The com tech tapped some keys. A series of red lights came on. “Sorry, Captain, our primary, secondary, and tertiary antenna arrays were all destroyed during the first five seconds of battle.”
The captain felt something cold drop into her stomach. So this was something more than a disguised raider, it was a carefully designed and executed trap. A Q-ship. There was nothing to do but fight her way out. Time to improve the odds. She chinned her intercom. “Launch fighters.”
Willie felt the entire ship shudder as Guns launched another flight of missiles. Some were picked off by counter missiles but others made it through. They looked pretty as they blossomed and disappeared.
“I have two new bogies,” Sparks said tonelessly, “and computer confirmation of two Brazilian-made Spector fighters, both armed with dual cannon and ship-to-ship missiles.”
Willie fought to keep his voice calm. “Evasive action and engage.”
Christoferson chose the second of three computer-generated maneuvers. The first was more aggressive but more dangerous as well. The ship rolled left, fell, and came back up on the far side of the DE. This had the effect of shielding the Alice from one fighter while giving Guns a crack at the other.
He fired a single ship-to-ship torpedo. It was larger than a regular missile, carried a huge warhead, and came equipped with a sophisticated artificial intelligence. The AI might or might not prove a match for the Fed pilot, but it would keep the sonovabitch busy for a while, and that would be plenty. Guns smiled as the torpedo locked on and the fighter maneuvered to evade it.
“Here comes number two,” Sparks warned, but Christoferson didn’t need the reminder, she could see the fighter in her heads-up display. A red delta coming her way, spitting metal death, trying to kill her.
Fear rolled over Christoferson like a wave, crushing her under its weight, turning her mind to mush. She tried to think, tried to connect thought with action, but nothing happened.
A voice came from a long way off, Willie’s voice, deep and calm. “Don’t worry, Sparks, number two’s been here before.”
Christoferson remembered the way it was off Europa, shells hammering the length of the ship’s hull, slicing through Bowers like a knife through butter. Well goddammit, they wouldn’t do it again!
The fingers of Christoferson’s left hand danced over the buttons in the armrest of her chair while her right hand moved the small joystick.
All over the ship the crew felt G’s pile on, as Alice pulled up and curved right.
The fighter followed. It fired missiles.
Guns fired decoys. They blossomed orange as the missiles found them.
Christoferson put the ship into a left-hand turn. Guns fired every weapon on the port side. It was like a curtain of high-explosive death. The fighter ran into it and exploded.
Christoferson continued the turn, heading back toward the Southern Cross. “Nice shootin’, Guns.”
“You pick ’em and we’ll pop ’em,” Naisbit answered nonchalantly.
Christoferson scanned her HUD. It was empty of targets. “Hey, skipper, where’s the other fighter? And the DE?”

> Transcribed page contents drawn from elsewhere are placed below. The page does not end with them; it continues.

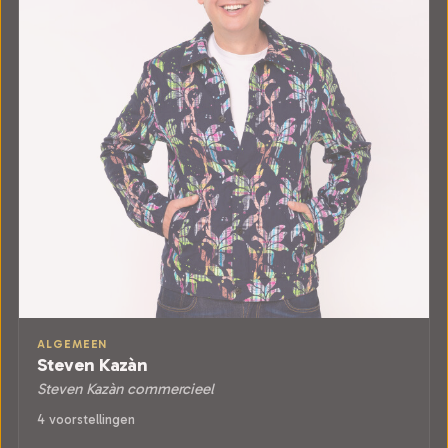
ALGEMEEN
Steven Kazàn
Steven Kazàn commercieel
4 voorstellingen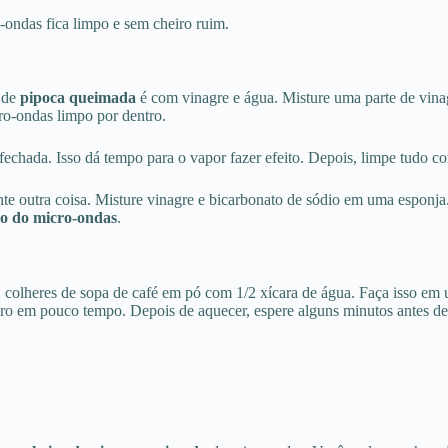
o-ondas fica limpo e sem cheiro ruim.
o de
pipoca queimada
é com vinagre e água. Misture uma parte de vin
cro-ondas limpo por dentro.
 fechada. Isso dá tempo para o vapor fazer efeito. Depois, limpe tudo
nte outra coisa. Misture vinagre e bicarbonato de sódio em uma esponja
tro do micro-ondas
.
2 colheres de sopa de café em pó com 1/2 xícara de água. Faça isso em
iro em pouco tempo. Depois de aquecer, espere alguns minutos antes de 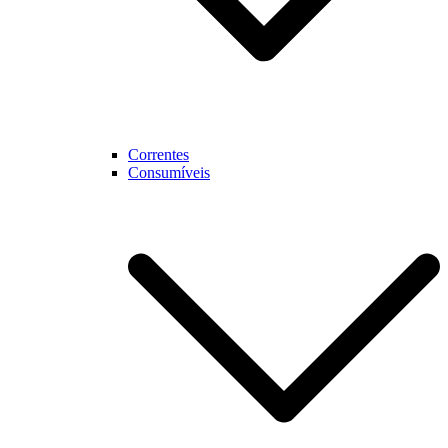
Correntes
Consumíveis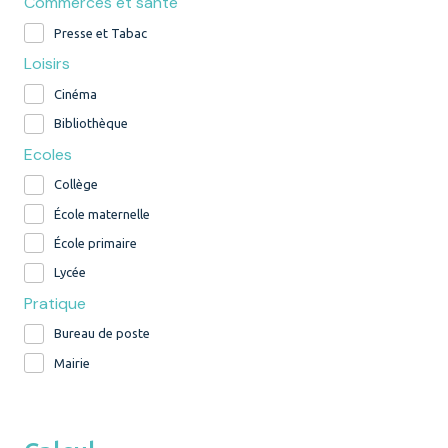
Commerces et santé
Presse et Tabac
Loisirs
Cinéma
Bibliothèque
Ecoles
Collège
École maternelle
École primaire
Lycée
Pratique
Bureau de poste
Mairie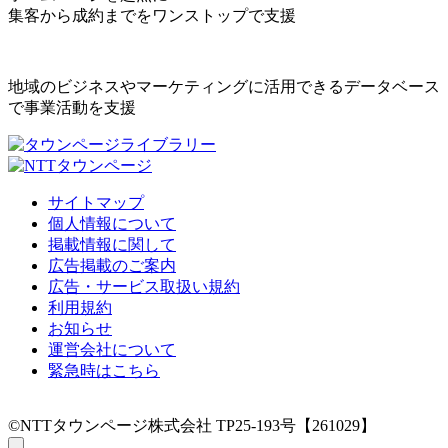
集客から成約までをワンストップで支援
地域のビジネスやマーケティングに活用できるデータベース
で事業活動を支援
サイトマップ
個人情報について
掲載情報に関して
広告掲載のご案内
広告・サービス取扱い規約
利用規約
お知らせ
運営会社について
緊急時はこちら
©NTTタウンページ株式会社 TP25-193号【261029】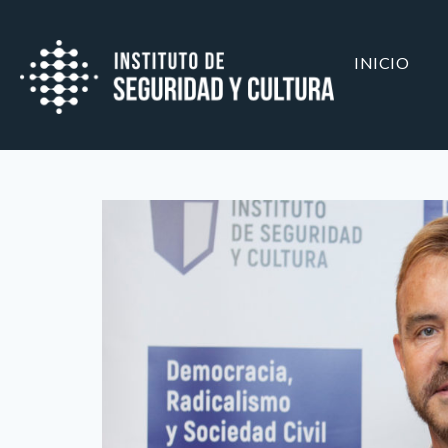
INICIO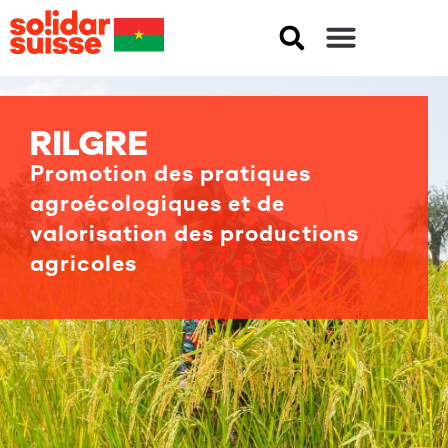
RILGRE
Promotion des pratiques
agroécologiques et de
valorisation des productions
agricoles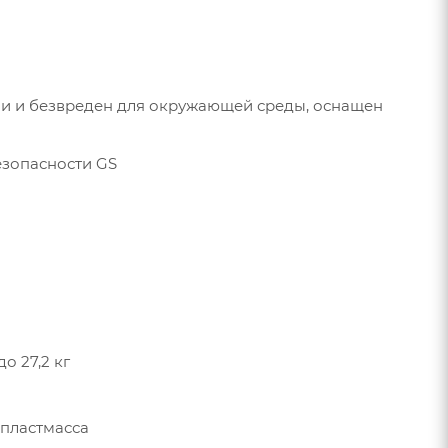
ии и безвреден для окружающей среды, оснащен
езопасности GS
до 27,2 кг
 пластмасса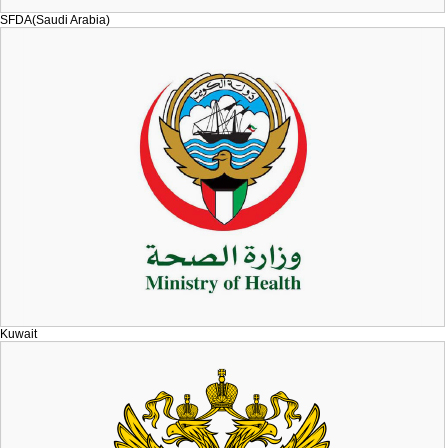
SFDA(Saudi Arabia)
Kuwait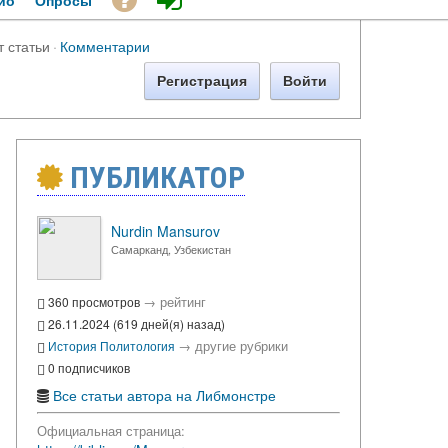
ио
Опросы
т статьи
·
Комментарии
Регистрация
Войти
ПУБЛИКАТОР
Nurdin Mansurov
Самарканд, Узбекистан
→
рейтинг
360 просмотров
26.11.2024 (619 дней(я) назад)
→
другие рубрики
История
Политология
0 подписчиков
Все статьи автора на Либмонстре
Официальная страница: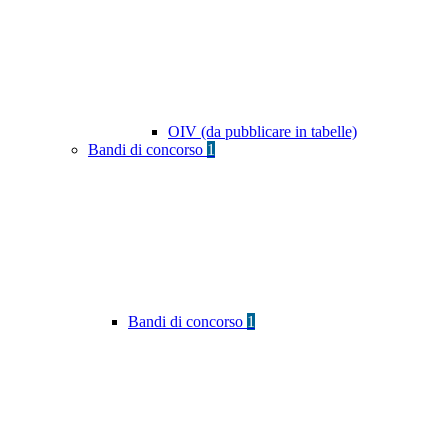
OIV (da pubblicare in tabelle)
Bandi di concorso
1
Bandi di concorso
1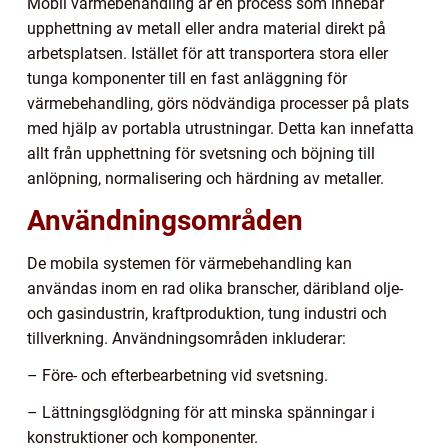
Mobil värmebehandling är en process som innebär
upphettning av metall eller andra material direkt på
arbetsplatsen. Istället för att transportera stora eller
tunga komponenter till en fast anläggning för
värmebehandling, görs nödvändiga processer på plats
med hjälp av portabla utrustningar. Detta kan innefatta
allt från upphettning för svetsning och böjning till
anlöpning, normalisering och härdning av metaller.
Användningsområden
De mobila systemen för värmebehandling kan
användas inom en rad olika branscher, däribland olje-
och gasindustrin, kraftproduktion, tung industri och
tillverkning. Användningsområden inkluderar:
– Före- och efterbearbetning vid svetsning.
– Lättningsglödgning för att minska spänningar i
konstruktioner och komponenter.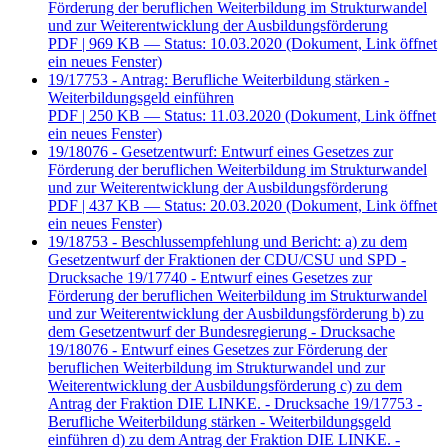
Förderung der beruflichen Weiterbildung im Strukturwandel
und zur Weiterentwicklung der Ausbildungsförderung
PDF
| 969 KB — Status: 10.03.2020
(Dokument, Link öffnet
ein neues Fenster)
19/17753 - Antrag: Berufliche Weiterbildung stärken -
Weiterbildungsgeld einführen
PDF
| 250 KB — Status: 11.03.2020
(Dokument, Link öffnet
ein neues Fenster)
19/18076 - Gesetzentwurf: Entwurf eines Gesetzes zur
Förderung der beruflichen Weiterbildung im Strukturwandel
und zur Weiterentwicklung der Ausbildungsförderung
PDF
| 437 KB — Status: 20.03.2020
(Dokument, Link öffnet
ein neues Fenster)
19/18753 - Beschlussempfehlung und Bericht: a) zu dem
Gesetzentwurf der Fraktionen der CDU/CSU und SPD -
Drucksache 19/17740 - Entwurf eines Gesetzes zur
Förderung der beruflichen Weiterbildung im Strukturwandel
und zur Weiterentwicklung der Ausbildungsförderung b) zu
dem Gesetzentwurf der Bundesregierung - Drucksache
19/18076 - Entwurf eines Gesetzes zur Förderung der
beruflichen Weiterbildung im Strukturwandel und zur
Weiterentwicklung der Ausbildungsförderung c) zu dem
Antrag der Fraktion DIE LINKE. - Drucksache 19/17753 -
Berufliche Weiterbildung stärken - Weiterbildungsgeld
einführen d) zu dem Antrag der Fraktion DIE LINKE. -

“Destroyed,” Willie said calmly. “The DE blew about thirty seconds after you engaged fighter number two, and fighter number one blew up a minute after that.”
It took a moment for the news to sink in. Christoferson couldn’t believe it. “You mean we won?”
“Yup,” Willie said levelly. “We won.”
With Willie in command, and Christoferson at the controls, Perko had been little more than a spectator during the battle, A cheer flooded the intercom and Perko chinned it off. He slumped back in his chair and let the tension drain from his body.
He’d survived, and done so without disgracing himself. Without peeing in his pants, throwing up, or turning into a screaming lunatic. All reasonable things to do, but frowned on by the navy. Good. Now he was blooded, a true warrior, a member of the elite group who’d seen the elephant.